In statistical analyses, biomarkers including creatinine were log-transformed. Urinary metabolites were examined both as μg/L and corrected for creatinine (μg/gC). Dietary phytoestrogens and urinary metabolites were also categorized as tertiles of intake (mg/day). We identified a minimum set of exposure covariates by fitting multiple regression models to predict the exposure variables. Covariates included those essential for the pubertal models (race, age, BMI, and height (Britton et al., 2004) as well as additional potential predictors identified in bivariate comparisons (p<0.2). The resulting minimal covariates were then used in the models predicting pubertal development from exposures. They were breast-fed for DDE models; race, breast-fed, maternal country of birth (non-US) for PCB; race, private clinic (vs hospital) for Pb; race and urinary creatinine for urinary phytoestrogens and BPA, adding maternal education for daidzein and BPA, adding BMI, maternal education for enterolactone; no covariates for dietary flavones; calories for flavonols and isoflavones; private clinic for lignans; private clinic, maternal U.S. birth for phytosterols.
Modified poisson regression with robust error variance was used to estimate adjusted prevalence ratios (relative risks) rather than odds-ratios because the outcome (pubertal development) was not rare (Zou, 2004). Prevalence ratios were computed using Proc Genmod (SAS, Inc., Cary, NC). Models were fitted for pubertal stages (any pubertal signs vs none: B2+ vs B1 for breast and H2+ vs H1 for hair) by including exposure measures (continuous variables [ln] or tertiles as indicator variables), age, race, BMI, height, and relevant predictor variables for each exposure. Backward elimination was conducted to remove covariates that did not alter the coefficient for pubertal stage by more than 10%. We assumed that hormonal exposures were unlikely to operate independent of BMI, a strong endogenous hormonal factor in pubertal development. Therefore, the BMI-exposure joint effects were also explored using four-category indicator BMI-environmental exposure variables with BMI dichotomized at the median and the environmental exposure dichotomized at the top vs bottom two tertiles of Pb, urinary phytoestrogen, BPA metabolites and dietary intake; exposure dichotomized at the median for DDE and PCBs because the numbers were small.

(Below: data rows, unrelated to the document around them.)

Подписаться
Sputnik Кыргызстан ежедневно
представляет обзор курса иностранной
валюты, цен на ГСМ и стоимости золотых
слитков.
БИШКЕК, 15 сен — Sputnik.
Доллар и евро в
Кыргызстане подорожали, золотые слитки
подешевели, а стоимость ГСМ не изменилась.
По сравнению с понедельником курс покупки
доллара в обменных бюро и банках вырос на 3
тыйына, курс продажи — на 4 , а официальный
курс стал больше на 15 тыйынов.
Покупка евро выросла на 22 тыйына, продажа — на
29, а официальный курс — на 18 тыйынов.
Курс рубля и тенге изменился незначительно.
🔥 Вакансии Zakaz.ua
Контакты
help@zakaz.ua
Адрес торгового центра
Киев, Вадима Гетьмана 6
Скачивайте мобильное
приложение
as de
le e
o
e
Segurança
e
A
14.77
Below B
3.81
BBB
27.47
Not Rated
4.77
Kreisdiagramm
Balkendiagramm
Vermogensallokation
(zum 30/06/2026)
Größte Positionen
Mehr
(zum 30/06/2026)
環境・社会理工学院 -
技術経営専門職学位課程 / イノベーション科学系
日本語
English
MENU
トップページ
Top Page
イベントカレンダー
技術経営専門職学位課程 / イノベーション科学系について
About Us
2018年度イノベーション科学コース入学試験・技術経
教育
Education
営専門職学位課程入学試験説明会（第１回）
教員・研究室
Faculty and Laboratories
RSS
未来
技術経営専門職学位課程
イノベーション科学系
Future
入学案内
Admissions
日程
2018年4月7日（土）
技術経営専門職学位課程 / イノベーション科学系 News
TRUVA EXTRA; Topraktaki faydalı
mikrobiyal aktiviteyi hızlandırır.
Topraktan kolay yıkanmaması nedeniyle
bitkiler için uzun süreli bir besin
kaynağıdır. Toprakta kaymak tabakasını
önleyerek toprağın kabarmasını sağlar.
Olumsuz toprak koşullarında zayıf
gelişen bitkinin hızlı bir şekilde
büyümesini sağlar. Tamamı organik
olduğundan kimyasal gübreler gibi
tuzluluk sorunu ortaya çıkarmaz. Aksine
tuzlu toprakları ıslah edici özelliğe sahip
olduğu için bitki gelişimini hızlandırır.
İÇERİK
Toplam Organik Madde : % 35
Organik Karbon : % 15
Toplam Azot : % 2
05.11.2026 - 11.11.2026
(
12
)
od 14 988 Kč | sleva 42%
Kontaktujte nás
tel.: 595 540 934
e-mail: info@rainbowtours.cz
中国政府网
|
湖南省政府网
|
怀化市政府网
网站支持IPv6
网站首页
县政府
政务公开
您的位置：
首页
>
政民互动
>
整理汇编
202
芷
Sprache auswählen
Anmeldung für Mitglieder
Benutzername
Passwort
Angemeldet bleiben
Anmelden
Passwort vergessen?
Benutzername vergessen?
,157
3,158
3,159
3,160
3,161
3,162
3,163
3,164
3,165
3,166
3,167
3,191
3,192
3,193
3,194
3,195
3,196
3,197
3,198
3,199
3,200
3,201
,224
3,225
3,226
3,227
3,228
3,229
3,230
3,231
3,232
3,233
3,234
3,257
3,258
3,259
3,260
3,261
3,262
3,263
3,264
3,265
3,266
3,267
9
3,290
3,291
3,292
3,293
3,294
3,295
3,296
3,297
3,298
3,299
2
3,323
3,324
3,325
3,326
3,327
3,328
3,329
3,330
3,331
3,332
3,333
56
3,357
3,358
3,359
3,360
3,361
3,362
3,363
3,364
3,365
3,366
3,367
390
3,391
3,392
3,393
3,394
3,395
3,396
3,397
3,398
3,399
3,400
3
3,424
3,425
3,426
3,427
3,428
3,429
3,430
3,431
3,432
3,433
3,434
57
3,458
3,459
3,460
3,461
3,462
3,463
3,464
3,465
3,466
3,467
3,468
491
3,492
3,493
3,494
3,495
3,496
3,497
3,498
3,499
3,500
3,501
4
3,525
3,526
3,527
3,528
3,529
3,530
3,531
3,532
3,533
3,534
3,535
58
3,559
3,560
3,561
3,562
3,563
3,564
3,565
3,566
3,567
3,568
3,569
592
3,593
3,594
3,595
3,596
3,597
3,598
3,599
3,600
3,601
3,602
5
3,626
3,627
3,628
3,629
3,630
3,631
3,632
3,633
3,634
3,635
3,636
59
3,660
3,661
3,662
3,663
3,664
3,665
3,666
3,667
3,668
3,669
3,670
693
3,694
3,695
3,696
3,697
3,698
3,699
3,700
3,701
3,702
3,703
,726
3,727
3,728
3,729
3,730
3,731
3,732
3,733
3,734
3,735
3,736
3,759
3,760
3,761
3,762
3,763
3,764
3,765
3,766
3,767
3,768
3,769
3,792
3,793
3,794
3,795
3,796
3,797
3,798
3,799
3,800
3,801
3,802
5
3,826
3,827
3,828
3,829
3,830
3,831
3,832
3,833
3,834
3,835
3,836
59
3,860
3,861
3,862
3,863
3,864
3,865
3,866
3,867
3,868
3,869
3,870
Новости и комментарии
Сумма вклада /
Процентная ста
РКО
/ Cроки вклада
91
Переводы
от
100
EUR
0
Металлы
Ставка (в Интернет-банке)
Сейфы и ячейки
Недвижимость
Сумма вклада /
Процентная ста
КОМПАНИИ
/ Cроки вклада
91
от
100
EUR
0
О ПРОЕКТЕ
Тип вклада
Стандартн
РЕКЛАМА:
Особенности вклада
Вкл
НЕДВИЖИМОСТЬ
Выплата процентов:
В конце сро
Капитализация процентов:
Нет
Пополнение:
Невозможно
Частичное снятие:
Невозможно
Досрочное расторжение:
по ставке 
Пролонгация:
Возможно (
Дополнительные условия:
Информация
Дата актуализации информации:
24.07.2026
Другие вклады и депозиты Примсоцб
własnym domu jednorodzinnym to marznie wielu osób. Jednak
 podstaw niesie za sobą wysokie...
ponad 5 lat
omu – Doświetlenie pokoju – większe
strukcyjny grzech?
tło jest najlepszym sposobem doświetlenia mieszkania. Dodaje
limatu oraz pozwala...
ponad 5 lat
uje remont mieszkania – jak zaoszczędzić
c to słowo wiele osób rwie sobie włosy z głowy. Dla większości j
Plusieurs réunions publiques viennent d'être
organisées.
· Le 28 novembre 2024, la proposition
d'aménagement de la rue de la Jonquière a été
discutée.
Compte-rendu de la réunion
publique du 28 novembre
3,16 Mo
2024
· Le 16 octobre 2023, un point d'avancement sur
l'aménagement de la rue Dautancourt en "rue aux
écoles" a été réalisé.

We recruited healthy girls for this study from our hospital or a nearby affiliated private clinic. They represented 3 ethnic groups and were 9 years old (average 9.5 years), an age that we chose to provide equal proportions of breast development (B1=none; B2+=any) based on a earlier pilot study at the private clinic. Breast development was present in 53% of girls (74/192 girls were B2, 21 were B3, and 6 were B4) and pubic hair development in 31%. Socioeconomic status was broad, with half of the mothers having less than 13 years' education; proportions were similar at the hospital and private clinic (Table 1). Mothers not born in the US were mainly from Europe (n=8, 4%) and Latin America (n=40, 21%). As previously reported, pubertal stage (any vs none) was more advanced for Black ethnicity and greater weight, BMI, or height in this population (Britton et al., 2004). Average BMI (18.8 kg/m2) was close to the national 75th-percentile of 18.3 kg/m2 among 9.5 year-old girls in the year 2000; the national norm (50th-percentile) was 16.5 kg/m2 (CDC, 2000).
Plasma organochlorine (OCs) concentrations were low (Table 2), but the range was similar to that reported in other young populations during this time period, including the NHANES data for 12-19 year-olds in 1999-2000 (CDC, 2005). Median Pb was 2.4 μg/dL, typical of New York inner city children (Haley & Talbot, 2004) but higher than the CDC data for 6-11 year-olds in 1999-2000 (median 1.3 μg/dL) (CDC, 2005). The highest urinary phytoestrogen concentration was enterolactone, followed by daidzein and genistein, a pattern similar to that among children in the 1999-2000 NHANES. Median concentrations of urinary enterolactone (173 μg/L) and daidzein (70 μg/L) were somewhat lower than those found in NHANES children in 1999-2000 (353 and 101 μg/L, respectively); levels of daidzein (25 μg/L) were similar (32 μg/L for NHANES) (CDC, 2005). Our median creatinine-corrected concentrations were closer to those of NHANES children in 1999-2000 (260, 88, 28 μg/gC in our girls for enterolactone, daidzein, and genistein vs 384, 93, 28 μg/gC respectively for NHANES).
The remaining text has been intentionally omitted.